Aim of the task:
Look through the material and tally each line bearing the word "Tiger". Give only the total.

Records for processing:
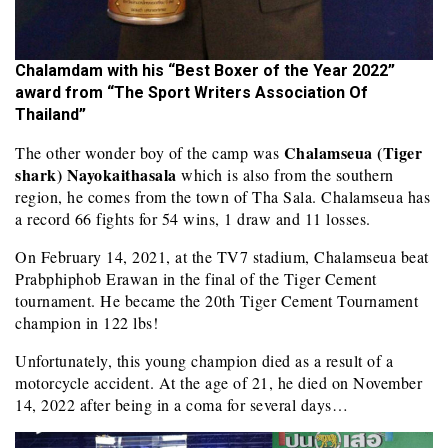
Chalamdam with his “Best Boxer of the Year 2022”
award from “The Sport Writers Association Of
Thailand”
Chalamseua (Tiger
The other wonder boy of the camp was
shark) Nayokaithasala
which is also from the southern
region, he comes from the town of Tha Sala. Chalamseua has
a record 66 fights for 54 wins, 1 draw and 11 losses.
On February 14, 2021, at the TV7 stadium, Chalamseua beat
Prabphiphob Erawan in the final of the Tiger Cement
tournament. He became the 20th Tiger Cement Tournament
champion in 122 lbs!
Unfortunately, this young champion died as a result of a
motorcycle accident. At the age of 21, he died on November
14, 2022 after being in a coma for several days…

Expected output:
3